“El Gobierno de Brasil se ha transferido del Palacio del Planalto al hotel Golden Tulip”. La afirmación del diputado federal Rodrigo Maia, del partido de oposición Demócratas, puede parecer exagerada, pero es real. En ese hotel de Brasilia es donde el expresidente Luiz Inácio Lula da Silva, del Partido de los Trabajadores (PT), promueve reuniones para tratar de evitar que su ahijada política, Dilma Rousseff, sea destituida.
Se ha visto en las últimas semanas en este lujoso recinto a tantos políticos que no son huéspedes —diputados, senadores y líderes de partidos— y con tanta frecuencia, que, a veces, se puede llegar a confundir el lugar con una extensión de la presidencia.
En las reuniones se discute cuáles serán las compensaciones para quienes decidan votar contra el impeachment de la presidenta en el pleno de la Cámara. La previsión es que esa votación se produzca el próximo fin de semana. Cargos en ministerios o cargos federales, promesas de coaliciones en las elecciones municipales e incluso la participación de Lula en la campaña de 2018 —cuando él mismo puede ser candidato a la presidencia— se encuentran entre las promesas. “¿Qué diputado no quiere tener el apoyo de Lula? No se puede negar que tiene un gran atractivo para el electorado, incluso bajo ataque, como en este momento”, dice el líder del PT en la Cámara, el diputado de Bahía Afonso Florence.
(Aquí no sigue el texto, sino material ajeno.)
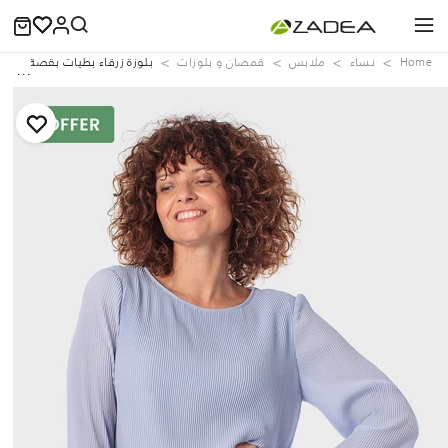
Home
نساء
ملابس
قمصان و بلوزات
بلوزة زرقاء بطيات بقصة فضف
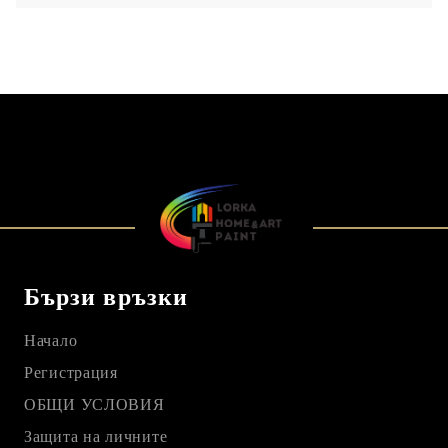
Бързи връзки
Начало
Регистрация
ОБЩИ УСЛОВИЯ
Защита на личните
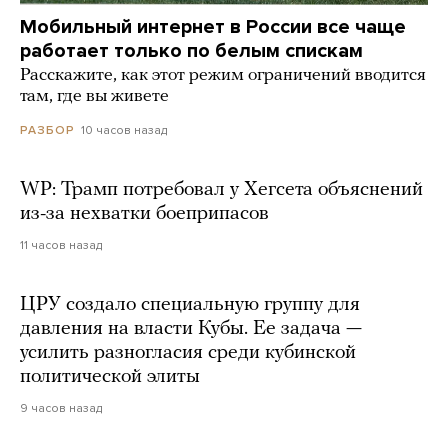
Мобильный интернет в России все чаще
работает только по белым спискам
Расскажите, как этот режим ограничений вводится
там, где вы живете
10 часов назад
РАЗБОР
WP: Трамп потребовал у Хегсета объяснений
из-за нехватки боеприпасов
11 часов назад
ЦРУ создало специальную группу для
давления на власти Кубы. Ее задача —
усилить разногласия среди кубинской
политической элиты
9 часов назад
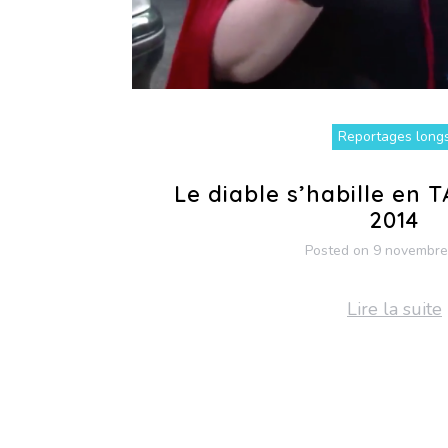
Reportages long
Le diable s’habille en T
2014
Posted on
9 novembre
Lire la suite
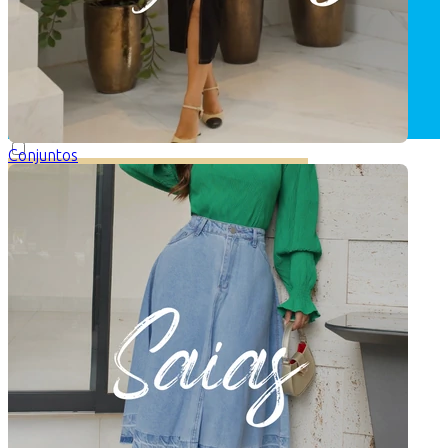
Conjuntos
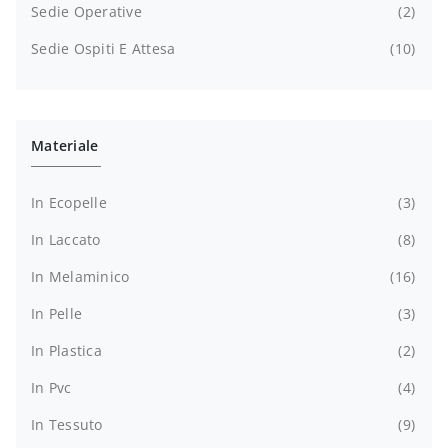
Sedie Operative
2
Sedie Ospiti E Attesa
10
Materiale
In Ecopelle
3
In Laccato
8
In Melaminico
16
In Pelle
3
In Plastica
2
In Pvc
4
In Tessuto
9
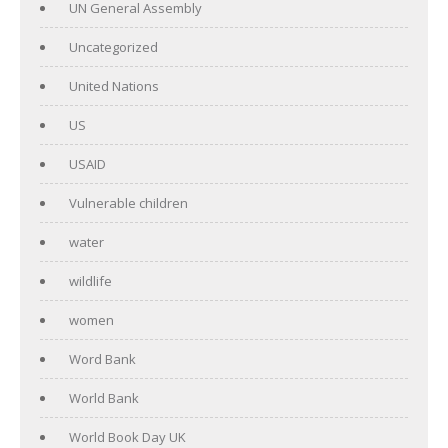
UN General Assembly
Uncategorized
United Nations
US
USAID
Vulnerable children
water
wildlife
women
Word Bank
World Bank
World Book Day UK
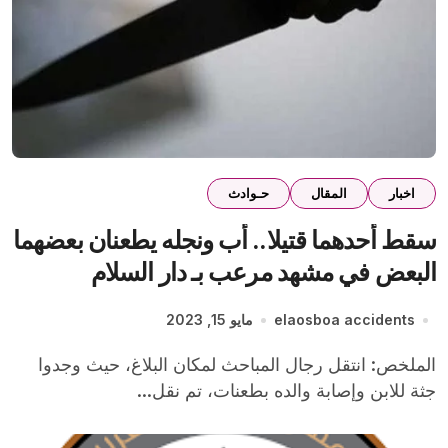
اخبار
المقال
حـوادث
سقط أحدهما قتيلا.. أب ونجله يطعنان بعضهما
البعض في مشهد مرعب بـ دار السلام
elaosboa accidents
مايو 15, 2023
الملخص: انتقل رجال المباحث لمكان البلاغ، حيث وجدوا
جثة للابن وإصابة والده بطعنات، تم نقل...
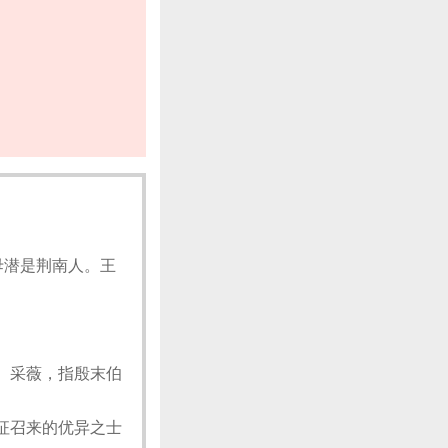
毋潜是荆南人。王
。采薇，指殷末伯
征召来的优异之士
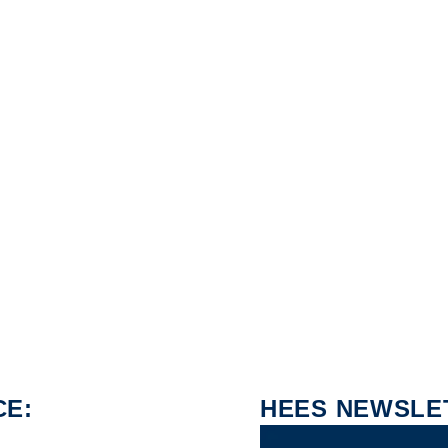
CE:
HEES NEWSLE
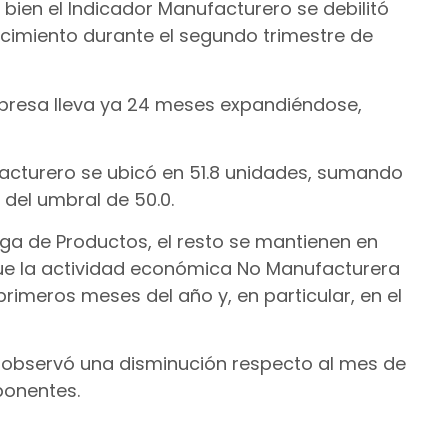
 bien el Indicador Manufacturero se debilitó
recimiento durante el segundo trimestre de
presa lleva ya 24 meses expandiéndose,
ufacturero se ubicó en 51.8 unidades, sumando
 del umbral de 50.0.
a de Productos, el resto se mantienen en
que la actividad económica No Manufacturera
meros meses del año y, en particular, en el
observó una disminución respecto al mes de
onentes.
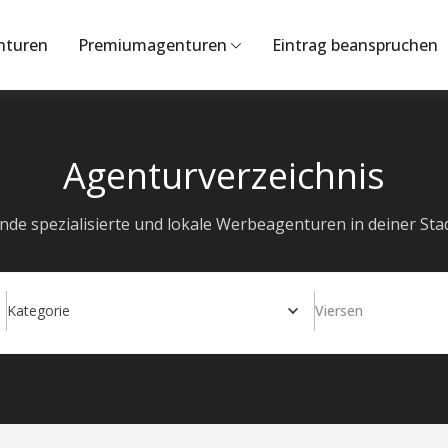
nturen
Premiumagenturen
Eintrag beanspruchen
Agenturverzeichnis
inde spezialisierte und lokale Werbeagenturen in deiner Stad
Kategorie
Viersen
A pesar de ser uno de los objetivos preferentes del caso Petrobras, la fuerza política del expresidente resulta evidente en la última encuesta del Instituto Datafolha, publicada el sábado pasado. En los dos escenarios propuestos en la encuesta para las elecciones de 2018 —con el senador Aécio Neves o con el gobernador de São Paulo, Geraldo Alckmin, como candidatos del PSDB en la disputa— Lula lidera con el 21% y el 22% de las intenciones de voto, respectivamente. Por ahora, la única que le haría sombra al candidato del PT sería Marina Silva, su exministra y después candidata del partido Red, quien empataría técnicamente con Alckmin.